START Records provided

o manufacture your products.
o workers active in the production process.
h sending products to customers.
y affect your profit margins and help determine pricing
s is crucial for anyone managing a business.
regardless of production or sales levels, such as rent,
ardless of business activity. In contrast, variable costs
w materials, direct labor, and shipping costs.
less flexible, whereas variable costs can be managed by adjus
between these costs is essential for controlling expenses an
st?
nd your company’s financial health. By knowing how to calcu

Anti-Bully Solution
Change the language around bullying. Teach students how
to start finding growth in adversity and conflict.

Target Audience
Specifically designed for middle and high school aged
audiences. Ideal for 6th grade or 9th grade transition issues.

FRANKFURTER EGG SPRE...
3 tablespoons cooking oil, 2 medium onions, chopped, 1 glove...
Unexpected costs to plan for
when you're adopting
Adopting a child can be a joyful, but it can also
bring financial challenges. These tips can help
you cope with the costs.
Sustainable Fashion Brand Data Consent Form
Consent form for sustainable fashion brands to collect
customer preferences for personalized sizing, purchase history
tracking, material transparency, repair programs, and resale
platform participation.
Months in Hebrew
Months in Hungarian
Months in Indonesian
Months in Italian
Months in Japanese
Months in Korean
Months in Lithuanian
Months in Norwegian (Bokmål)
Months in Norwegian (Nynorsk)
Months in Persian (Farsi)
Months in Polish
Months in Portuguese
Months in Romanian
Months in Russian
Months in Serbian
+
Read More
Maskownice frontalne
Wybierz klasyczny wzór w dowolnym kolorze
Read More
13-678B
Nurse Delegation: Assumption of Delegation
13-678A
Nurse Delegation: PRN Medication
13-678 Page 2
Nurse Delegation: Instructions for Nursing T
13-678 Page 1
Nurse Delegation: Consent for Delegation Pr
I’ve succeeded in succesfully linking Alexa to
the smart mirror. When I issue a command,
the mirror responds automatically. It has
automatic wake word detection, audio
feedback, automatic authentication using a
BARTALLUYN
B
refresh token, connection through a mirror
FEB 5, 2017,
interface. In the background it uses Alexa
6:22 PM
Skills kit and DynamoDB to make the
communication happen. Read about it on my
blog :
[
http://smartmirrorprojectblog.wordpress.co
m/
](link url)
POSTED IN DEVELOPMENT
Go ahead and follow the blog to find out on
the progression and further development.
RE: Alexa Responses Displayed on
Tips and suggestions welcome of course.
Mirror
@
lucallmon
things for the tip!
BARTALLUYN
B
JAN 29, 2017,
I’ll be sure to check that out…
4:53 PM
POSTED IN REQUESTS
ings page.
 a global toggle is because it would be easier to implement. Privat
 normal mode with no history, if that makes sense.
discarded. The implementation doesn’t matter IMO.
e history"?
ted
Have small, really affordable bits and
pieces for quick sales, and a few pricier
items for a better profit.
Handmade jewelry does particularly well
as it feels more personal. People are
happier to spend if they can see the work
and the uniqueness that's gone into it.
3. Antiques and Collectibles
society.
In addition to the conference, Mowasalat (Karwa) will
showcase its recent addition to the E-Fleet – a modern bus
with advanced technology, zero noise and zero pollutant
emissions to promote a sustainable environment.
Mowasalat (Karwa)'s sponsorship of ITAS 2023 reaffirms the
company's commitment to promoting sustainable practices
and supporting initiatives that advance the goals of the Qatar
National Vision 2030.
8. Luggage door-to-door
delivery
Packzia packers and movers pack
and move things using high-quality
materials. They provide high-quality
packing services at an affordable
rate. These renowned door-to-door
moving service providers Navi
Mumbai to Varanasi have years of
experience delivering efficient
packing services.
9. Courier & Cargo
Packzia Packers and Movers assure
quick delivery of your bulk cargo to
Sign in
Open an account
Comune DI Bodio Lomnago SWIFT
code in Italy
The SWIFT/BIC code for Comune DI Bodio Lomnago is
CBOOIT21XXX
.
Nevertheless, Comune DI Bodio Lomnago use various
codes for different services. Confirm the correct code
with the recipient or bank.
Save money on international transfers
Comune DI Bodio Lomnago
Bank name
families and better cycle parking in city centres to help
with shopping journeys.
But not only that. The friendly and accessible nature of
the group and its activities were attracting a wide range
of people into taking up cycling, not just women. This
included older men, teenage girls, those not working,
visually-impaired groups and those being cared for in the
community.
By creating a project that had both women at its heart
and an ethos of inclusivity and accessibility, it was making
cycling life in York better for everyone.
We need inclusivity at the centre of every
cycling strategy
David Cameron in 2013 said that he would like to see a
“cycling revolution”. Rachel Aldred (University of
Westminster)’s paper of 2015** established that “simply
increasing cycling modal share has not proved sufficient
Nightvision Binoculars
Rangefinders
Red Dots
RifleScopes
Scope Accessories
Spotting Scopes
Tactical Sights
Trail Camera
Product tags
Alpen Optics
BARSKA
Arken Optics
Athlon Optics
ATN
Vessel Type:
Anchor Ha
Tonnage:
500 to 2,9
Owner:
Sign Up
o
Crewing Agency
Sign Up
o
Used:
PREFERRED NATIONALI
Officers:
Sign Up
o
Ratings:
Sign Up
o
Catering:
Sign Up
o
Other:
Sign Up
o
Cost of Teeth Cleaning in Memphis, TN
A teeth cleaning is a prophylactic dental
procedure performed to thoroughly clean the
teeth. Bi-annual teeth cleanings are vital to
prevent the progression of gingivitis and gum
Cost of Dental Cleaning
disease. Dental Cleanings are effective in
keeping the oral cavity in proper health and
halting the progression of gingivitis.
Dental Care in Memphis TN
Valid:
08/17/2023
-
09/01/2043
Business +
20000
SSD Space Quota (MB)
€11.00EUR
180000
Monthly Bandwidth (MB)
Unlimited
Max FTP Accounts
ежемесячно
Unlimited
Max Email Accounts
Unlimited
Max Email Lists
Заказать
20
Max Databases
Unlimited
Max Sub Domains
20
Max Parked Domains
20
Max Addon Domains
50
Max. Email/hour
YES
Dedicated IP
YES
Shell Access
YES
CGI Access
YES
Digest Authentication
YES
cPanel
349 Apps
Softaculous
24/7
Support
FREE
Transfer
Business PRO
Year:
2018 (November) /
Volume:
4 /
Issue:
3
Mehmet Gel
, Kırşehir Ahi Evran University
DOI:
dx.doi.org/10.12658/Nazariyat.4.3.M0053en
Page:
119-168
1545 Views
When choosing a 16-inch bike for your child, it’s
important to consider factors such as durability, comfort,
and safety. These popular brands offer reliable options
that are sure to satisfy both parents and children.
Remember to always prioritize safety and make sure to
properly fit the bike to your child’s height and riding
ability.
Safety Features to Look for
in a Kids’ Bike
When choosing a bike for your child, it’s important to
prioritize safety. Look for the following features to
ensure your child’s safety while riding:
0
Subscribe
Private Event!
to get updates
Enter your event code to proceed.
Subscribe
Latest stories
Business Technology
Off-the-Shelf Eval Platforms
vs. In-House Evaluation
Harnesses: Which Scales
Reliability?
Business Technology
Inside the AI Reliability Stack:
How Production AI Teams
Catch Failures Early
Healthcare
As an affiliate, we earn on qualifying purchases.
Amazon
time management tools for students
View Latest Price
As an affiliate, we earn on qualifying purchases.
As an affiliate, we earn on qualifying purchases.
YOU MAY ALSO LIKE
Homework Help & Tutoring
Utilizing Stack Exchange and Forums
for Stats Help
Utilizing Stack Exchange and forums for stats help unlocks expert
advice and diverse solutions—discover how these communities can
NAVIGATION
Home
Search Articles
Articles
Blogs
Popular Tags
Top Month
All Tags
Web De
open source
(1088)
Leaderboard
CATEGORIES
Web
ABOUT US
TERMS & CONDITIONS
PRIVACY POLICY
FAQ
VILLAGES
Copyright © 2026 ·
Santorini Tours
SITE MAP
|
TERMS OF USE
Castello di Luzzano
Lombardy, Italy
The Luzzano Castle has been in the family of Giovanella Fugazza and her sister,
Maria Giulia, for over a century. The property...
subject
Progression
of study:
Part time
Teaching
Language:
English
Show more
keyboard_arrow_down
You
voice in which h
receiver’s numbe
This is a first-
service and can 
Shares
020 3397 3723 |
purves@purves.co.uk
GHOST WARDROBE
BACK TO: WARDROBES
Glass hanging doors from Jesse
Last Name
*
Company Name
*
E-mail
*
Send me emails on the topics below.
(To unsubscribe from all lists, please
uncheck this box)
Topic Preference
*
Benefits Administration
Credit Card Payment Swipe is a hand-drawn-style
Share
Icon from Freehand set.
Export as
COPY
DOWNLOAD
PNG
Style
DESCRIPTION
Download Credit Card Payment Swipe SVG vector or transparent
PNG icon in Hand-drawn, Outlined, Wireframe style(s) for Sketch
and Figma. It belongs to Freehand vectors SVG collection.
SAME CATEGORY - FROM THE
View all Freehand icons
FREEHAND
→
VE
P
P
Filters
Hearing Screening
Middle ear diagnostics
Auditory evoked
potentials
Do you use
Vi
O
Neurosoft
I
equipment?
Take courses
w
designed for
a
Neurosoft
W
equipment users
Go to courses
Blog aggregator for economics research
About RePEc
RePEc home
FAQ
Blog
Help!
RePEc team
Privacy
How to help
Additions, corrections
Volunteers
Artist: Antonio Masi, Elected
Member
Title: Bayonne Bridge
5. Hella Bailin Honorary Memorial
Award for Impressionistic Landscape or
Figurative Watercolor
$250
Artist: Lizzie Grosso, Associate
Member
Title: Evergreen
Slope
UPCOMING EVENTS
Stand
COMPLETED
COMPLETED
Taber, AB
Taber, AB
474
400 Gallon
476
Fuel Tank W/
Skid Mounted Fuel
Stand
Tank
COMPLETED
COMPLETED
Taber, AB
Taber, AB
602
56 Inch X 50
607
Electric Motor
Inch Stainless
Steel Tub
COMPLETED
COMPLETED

END Records provided

What you are asked to do. When a line in the material above holds the word "would", count it; report only the total.

Exercise result. 2